→ **ACTIVITY**
Please give the number of lines in the records below where the word "Madalena" occurs, and nothing else.

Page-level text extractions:
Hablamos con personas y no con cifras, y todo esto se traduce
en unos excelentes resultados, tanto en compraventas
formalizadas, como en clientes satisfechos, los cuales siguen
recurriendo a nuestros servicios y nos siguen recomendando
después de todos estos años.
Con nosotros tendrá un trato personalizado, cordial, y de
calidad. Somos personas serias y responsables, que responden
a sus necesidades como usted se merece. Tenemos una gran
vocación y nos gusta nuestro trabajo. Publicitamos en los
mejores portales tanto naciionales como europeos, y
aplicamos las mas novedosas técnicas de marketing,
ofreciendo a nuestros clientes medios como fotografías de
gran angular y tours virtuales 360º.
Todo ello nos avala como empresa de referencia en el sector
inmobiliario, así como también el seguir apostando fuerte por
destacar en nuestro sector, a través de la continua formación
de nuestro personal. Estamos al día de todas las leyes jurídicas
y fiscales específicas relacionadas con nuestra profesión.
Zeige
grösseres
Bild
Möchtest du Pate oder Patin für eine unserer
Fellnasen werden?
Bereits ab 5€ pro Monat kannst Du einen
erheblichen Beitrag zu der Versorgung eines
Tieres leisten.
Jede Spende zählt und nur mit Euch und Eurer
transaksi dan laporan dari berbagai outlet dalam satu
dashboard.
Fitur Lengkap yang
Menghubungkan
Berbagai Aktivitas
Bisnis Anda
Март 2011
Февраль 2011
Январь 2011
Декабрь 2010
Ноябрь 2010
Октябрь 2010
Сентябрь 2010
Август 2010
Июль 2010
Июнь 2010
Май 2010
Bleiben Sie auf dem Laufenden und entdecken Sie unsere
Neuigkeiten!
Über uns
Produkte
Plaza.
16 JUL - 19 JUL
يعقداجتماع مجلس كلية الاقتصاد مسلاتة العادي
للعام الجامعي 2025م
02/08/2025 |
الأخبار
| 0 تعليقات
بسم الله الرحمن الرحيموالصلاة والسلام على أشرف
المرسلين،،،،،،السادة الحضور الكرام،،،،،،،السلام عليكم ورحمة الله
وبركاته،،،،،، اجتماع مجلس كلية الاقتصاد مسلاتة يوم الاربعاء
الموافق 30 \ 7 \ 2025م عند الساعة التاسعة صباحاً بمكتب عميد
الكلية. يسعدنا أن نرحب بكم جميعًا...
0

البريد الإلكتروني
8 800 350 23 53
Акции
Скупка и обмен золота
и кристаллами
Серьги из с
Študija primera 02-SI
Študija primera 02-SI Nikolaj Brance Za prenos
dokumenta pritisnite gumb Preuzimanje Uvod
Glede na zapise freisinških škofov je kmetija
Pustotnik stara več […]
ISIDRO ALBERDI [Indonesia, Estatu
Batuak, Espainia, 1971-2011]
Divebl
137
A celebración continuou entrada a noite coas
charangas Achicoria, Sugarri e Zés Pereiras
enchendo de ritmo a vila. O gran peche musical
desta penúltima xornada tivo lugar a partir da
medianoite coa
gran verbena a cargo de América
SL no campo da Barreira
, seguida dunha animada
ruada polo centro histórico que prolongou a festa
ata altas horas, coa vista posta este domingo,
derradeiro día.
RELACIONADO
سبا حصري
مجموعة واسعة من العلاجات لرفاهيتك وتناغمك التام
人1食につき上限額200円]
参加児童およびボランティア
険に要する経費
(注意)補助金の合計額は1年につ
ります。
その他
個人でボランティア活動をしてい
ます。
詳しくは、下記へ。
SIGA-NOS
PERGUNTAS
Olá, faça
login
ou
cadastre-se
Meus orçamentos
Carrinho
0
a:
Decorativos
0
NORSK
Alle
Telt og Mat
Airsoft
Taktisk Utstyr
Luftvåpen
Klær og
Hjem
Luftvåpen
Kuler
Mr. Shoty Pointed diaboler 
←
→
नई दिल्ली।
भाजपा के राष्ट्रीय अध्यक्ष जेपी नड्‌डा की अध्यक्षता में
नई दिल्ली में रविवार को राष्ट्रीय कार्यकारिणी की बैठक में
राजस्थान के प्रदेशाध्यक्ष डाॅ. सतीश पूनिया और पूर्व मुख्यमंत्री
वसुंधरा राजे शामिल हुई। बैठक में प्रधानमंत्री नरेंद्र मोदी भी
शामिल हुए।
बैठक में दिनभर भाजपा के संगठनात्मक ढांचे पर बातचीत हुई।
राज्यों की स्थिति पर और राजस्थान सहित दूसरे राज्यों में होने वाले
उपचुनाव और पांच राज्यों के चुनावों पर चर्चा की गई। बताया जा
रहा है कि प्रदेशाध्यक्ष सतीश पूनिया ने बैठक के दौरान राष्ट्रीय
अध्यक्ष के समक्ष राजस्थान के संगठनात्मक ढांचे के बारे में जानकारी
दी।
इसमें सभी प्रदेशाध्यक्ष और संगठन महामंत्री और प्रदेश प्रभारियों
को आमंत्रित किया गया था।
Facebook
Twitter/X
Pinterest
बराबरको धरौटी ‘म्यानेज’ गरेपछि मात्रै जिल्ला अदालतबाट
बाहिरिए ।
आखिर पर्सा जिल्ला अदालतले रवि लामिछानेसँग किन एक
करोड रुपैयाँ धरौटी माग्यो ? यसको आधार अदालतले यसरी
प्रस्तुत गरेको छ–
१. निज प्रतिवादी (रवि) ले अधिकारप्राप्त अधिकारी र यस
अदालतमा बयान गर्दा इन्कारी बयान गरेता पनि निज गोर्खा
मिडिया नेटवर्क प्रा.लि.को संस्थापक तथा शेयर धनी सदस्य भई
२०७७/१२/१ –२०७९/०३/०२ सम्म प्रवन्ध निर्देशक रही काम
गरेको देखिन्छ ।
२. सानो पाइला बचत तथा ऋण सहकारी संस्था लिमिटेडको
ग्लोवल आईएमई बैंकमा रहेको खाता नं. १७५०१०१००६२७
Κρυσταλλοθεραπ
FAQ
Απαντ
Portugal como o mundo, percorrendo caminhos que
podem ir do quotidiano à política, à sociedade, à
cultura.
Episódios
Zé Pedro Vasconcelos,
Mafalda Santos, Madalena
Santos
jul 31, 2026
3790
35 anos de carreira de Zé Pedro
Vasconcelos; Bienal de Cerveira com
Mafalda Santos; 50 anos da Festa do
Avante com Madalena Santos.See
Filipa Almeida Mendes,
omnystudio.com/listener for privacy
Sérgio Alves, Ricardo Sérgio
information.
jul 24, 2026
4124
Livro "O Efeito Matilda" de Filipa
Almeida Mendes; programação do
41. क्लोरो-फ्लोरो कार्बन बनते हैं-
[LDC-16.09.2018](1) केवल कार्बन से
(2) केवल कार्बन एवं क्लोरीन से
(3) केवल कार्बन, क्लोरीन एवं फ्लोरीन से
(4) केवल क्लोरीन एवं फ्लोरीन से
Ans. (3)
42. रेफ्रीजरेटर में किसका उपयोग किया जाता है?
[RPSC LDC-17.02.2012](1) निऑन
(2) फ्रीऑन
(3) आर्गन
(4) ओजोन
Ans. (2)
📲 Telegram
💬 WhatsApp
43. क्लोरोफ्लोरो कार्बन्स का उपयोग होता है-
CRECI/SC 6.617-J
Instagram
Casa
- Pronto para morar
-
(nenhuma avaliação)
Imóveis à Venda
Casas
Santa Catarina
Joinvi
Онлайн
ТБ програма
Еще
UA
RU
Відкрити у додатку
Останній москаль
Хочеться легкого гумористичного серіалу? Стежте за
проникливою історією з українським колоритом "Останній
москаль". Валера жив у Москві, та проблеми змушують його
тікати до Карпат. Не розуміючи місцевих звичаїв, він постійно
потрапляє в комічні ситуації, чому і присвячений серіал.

→ **RESPONSE BELOW**
2